- Opening Delimiter -

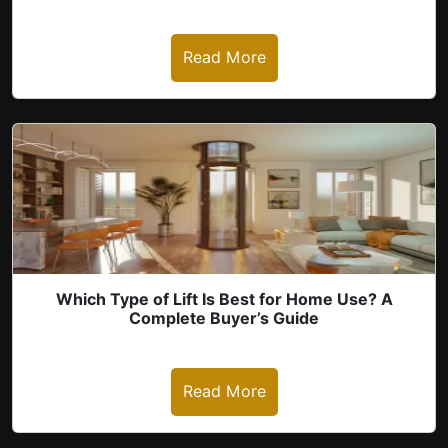
Read More
Which Type of Lift Is Best for Home Use? A
Complete Buyer’s Guide
Read More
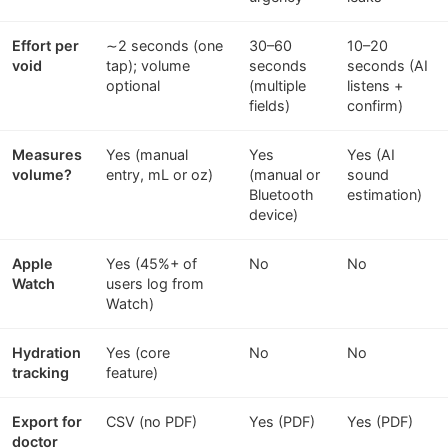
Effort per
∼2 seconds (one
30–60
10–20
void
tap); volume
seconds
seconds (AI
optional
(multiple
listens +
fields)
confirm)
Measures
Yes (manual
Yes
Yes (AI
volume?
entry, mL or oz)
(manual or
sound
Bluetooth
estimation)
device)
Apple
Yes (45%+ of
No
No
Watch
users log from
Watch)
Hydration
Yes (core
No
No
tracking
feature)
Export for
CSV (no PDF)
Yes (PDF)
Yes (PDF)
doctor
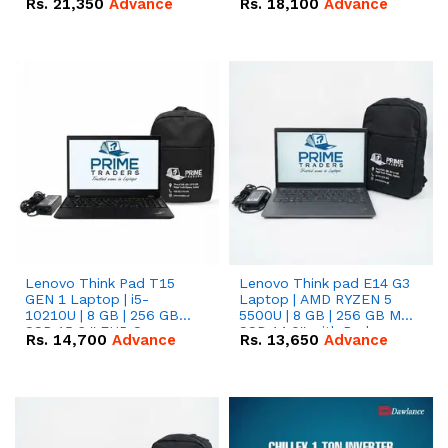
Rs.
21,350
Advance
Rs.
18,100
Advance
Lenovo Think Pad T15
Lenovo Think pad E14 G3
GEN 1 Laptop | i5-
Laptop | AMD RYZEN 5
10210U | 8 GB | 256 GB
5500U | 8 GB | 256 GB M.2
SSD 15.6 '' FHD Screen
SSD 14.0'' with Radeon
Rs.
14,700
Advance
Rs.
13,650
Advance
RX Vega 10 Graphics.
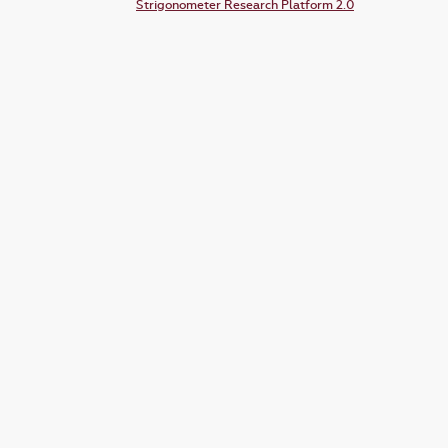
Strigonometer Research Platform 2.0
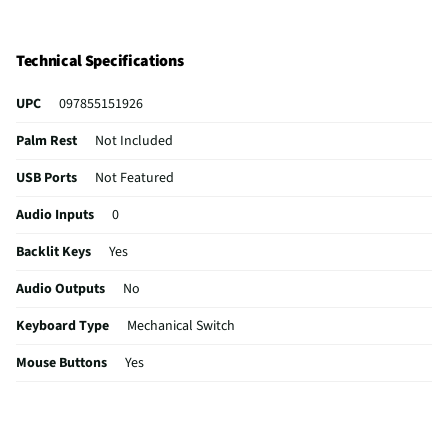
Technical Specifications
UPC
097855151926
Palm Rest
Not Included
USB Ports
Not Featured
Audio Inputs
0
Backlit Keys
Yes
Audio Outputs
No
Keyboard Type
Mechanical Switch
Mouse Buttons
Yes
Mouse Included
Not Included
Number of Keys
87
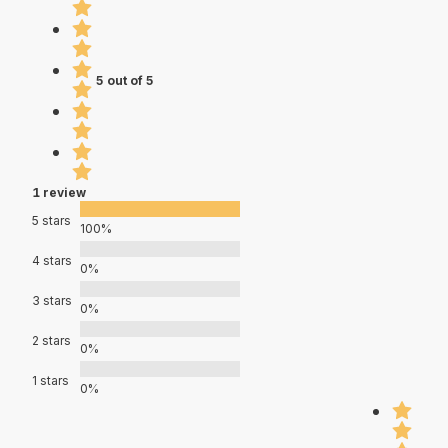
5 out of 5
1 review
5 stars
100%
4 stars
0%
3 stars
0%
2 stars
0%
1 stars
0%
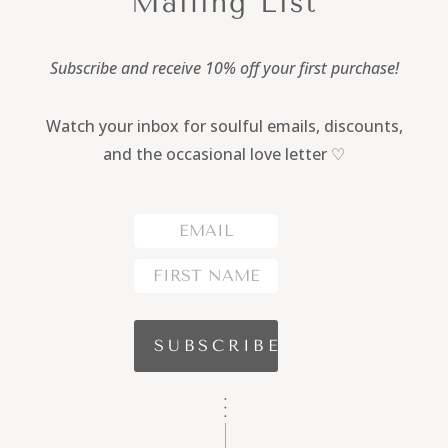
Mailing List
Subscribe and receive 10% off your first purchase!
Watch your inbox for soulful emails, discounts,
and the occasional love letter ♡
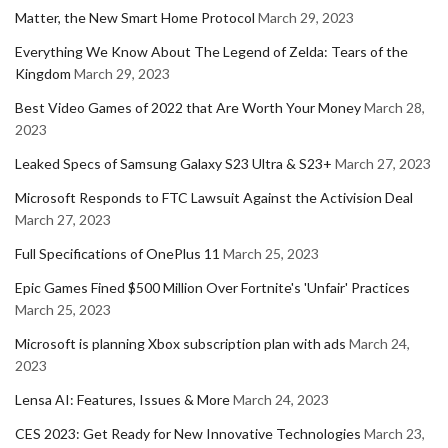
Matter, the New Smart Home Protocol
March 29, 2023
Everything We Know About The Legend of Zelda: Tears of the
Kingdom
March 29, 2023
Best Video Games of 2022 that Are Worth Your Money
March 28,
2023
Leaked Specs of Samsung Galaxy S23 Ultra & S23+
March 27, 2023
Microsoft Responds to FTC Lawsuit Against the Activision Deal
March 27, 2023
Full Specifications of OnePlus 11
March 25, 2023
Epic Games Fined $500 Million Over Fortnite's 'Unfair' Practices
March 25, 2023
Microsoft is planning Xbox subscription plan with ads
March 24,
2023
Lensa AI: Features, Issues & More
March 24, 2023
CES 2023: Get Ready for New Innovative Technologies
March 23,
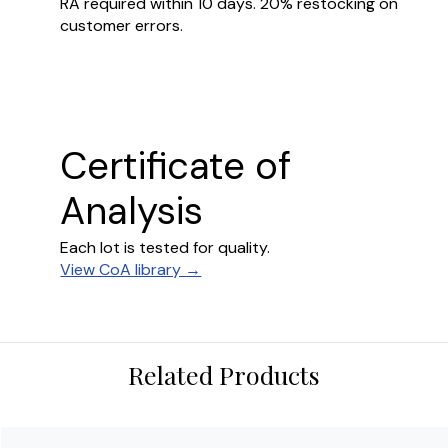
RA required within 10 days. 20% restocking on
customer errors.
Certificate of
Analysis
Each lot is tested for quality.
View CoA library →
Related Products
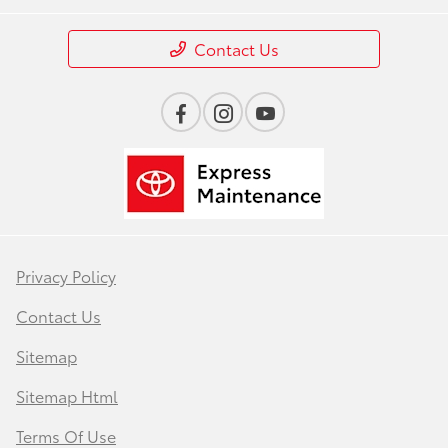
Contact Us
Privacy Policy
Contact Us
Sitemap
Sitemap Html
Terms Of Use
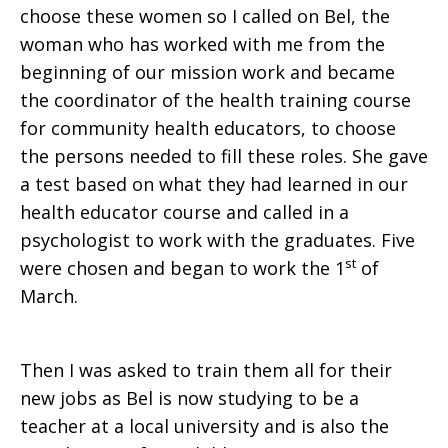
choose these women so I called on Bel, the
woman who has worked with me from the
beginning of our mission work and became
the coordinator of the health training course
for community health educators, to choose
the persons needed to fill these roles. She gave
a test based on what they had learned in our
health educator course and called in a
psychologist to work with the graduates. Five
st
were chosen and began to work the 1
of
March.
Then I was asked to train them all for their
new jobs as Bel is now studying to be a
teacher at a local university and is also the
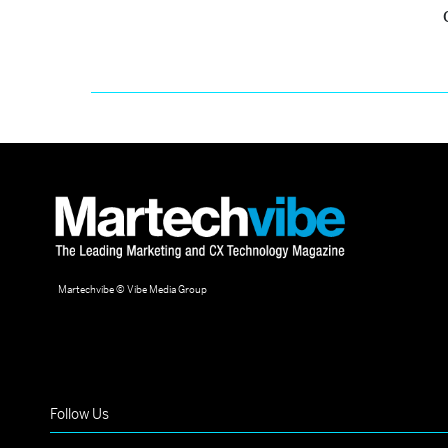
Martechvibe © Vibe Media Group
Follow Us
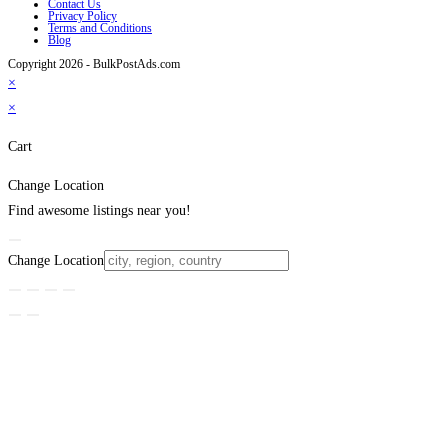
Contact Us
Privacy Policy
Terms and Conditions
Blog
Copyright 2026 - BulkPostAds.com
×
×
Cart
Change Location
Find awesome listings near you!
Change Location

- Closing Delimiter -

* Work order: Determine how many lines in the listing above hold the string "March", then write only the number.

* Final answer: 11